AVS 65th International Symposium & Exhibition | |
Actinides and Rare Earths Focus Topic | Friday Sessions |
Session AC+MI+SA-FrM |
Session: | Actinide and Rare Earth Theory and Related Measurements |
Presenter: | Liane Moreau, Lawrence Berkeley National Laboratory |
Authors: | L. Moreau, Lawrence Berkeley National Laboratory C.H. Booth, Lawrence Berkeley National Laboratory Y. Qiao, University of Pennsylvania E. Schelter, University of Pennsylvania |
Correspondent: | Click to Email |
Cerium is of particular interest among the lanthanide elements for its stability in both the Ce(III) and Ce(IV) oxidation states. This provides unique redox properties, making Ce a promising candidate for advanced energy materials. To this end, chemistries to control the Ce oxidation state have been widely developed. More interestingly, Ce-ligand bonding has in some cases shown intermediate behavior between Ce(III) and Ce(IV), which is indicative of a multiconfigurational ground state. This phenomenon results in low-energy ligand-to-metal charge transfer in addition to its magnetic behavior, such as temperature independent paramagnetism. In order to understand the effects of Ce electronic structure on compound chemical and physical properties, it is imperative to develop methods to accurately probe the fractional occupancy between 4f1 and 4f0 configurations.

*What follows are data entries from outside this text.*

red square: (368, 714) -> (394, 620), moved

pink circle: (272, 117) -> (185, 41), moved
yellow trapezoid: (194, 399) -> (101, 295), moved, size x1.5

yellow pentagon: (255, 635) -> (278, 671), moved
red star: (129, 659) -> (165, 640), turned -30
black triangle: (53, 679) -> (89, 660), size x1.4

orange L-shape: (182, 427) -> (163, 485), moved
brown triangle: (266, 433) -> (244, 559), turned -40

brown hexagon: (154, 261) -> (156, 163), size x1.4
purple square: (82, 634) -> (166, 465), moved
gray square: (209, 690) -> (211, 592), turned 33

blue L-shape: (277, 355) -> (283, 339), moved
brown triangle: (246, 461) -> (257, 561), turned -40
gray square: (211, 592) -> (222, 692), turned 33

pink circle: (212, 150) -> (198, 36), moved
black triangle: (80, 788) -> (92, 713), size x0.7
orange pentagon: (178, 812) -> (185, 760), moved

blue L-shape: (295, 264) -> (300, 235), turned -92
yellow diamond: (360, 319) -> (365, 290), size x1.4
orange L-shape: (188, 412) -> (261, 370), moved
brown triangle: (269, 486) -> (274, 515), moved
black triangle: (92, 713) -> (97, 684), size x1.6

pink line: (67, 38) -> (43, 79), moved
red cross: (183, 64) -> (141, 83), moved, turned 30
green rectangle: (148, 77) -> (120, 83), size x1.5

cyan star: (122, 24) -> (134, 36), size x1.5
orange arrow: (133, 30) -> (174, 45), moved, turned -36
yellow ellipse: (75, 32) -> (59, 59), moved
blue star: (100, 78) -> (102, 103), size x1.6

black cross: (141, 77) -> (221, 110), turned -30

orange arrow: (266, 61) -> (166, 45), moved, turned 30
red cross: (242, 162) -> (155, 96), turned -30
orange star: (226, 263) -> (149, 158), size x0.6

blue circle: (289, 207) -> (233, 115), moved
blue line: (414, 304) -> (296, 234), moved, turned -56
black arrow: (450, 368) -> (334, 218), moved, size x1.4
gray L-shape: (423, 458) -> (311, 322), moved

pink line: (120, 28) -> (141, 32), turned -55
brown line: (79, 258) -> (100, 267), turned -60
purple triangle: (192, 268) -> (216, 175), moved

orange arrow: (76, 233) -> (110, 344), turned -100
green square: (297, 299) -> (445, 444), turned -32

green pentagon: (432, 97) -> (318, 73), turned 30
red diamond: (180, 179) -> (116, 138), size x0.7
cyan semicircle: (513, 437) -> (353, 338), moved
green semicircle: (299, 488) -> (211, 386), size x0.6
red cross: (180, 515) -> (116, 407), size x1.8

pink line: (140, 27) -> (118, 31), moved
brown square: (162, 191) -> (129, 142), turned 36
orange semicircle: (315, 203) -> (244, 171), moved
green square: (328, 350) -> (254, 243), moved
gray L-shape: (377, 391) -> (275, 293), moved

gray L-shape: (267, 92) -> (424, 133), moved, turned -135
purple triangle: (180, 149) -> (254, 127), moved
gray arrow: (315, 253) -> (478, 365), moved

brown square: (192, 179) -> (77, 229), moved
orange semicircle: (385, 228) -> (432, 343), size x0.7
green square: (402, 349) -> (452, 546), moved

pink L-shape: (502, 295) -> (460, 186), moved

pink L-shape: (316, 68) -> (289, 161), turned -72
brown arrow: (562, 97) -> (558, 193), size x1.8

Ce L3 edge X-ray absorption near edge structure (XANES) measurements provide detailed information concerning the density of states from varying Ce-ligand bonding configurations. In particular, XANES spectra of Ce(IV) imido, Ce(III/IV) guanidinate-amide and Ce(IV) anilide complexes are presented and related to their specific coordination chemistry. From XANES, lanthanide-ligand bonding covalency is explored. We also consider the effects of varying the alkali metal species in metal-capped Ce(IV) imido. Results from the Ce(IV) complexes exhibit characteristic double white line absorption, indicative of significant 4f orbital participation in metal-ligand bonding. The extent to which covalency is observed is highly dependent on the specific ligand chemistry. In combination with DFT and magnetism results, XANES is used to study the effects of such chemistries on the orbital configurations and relate them to the observed novel properties of Ce coordination complexes.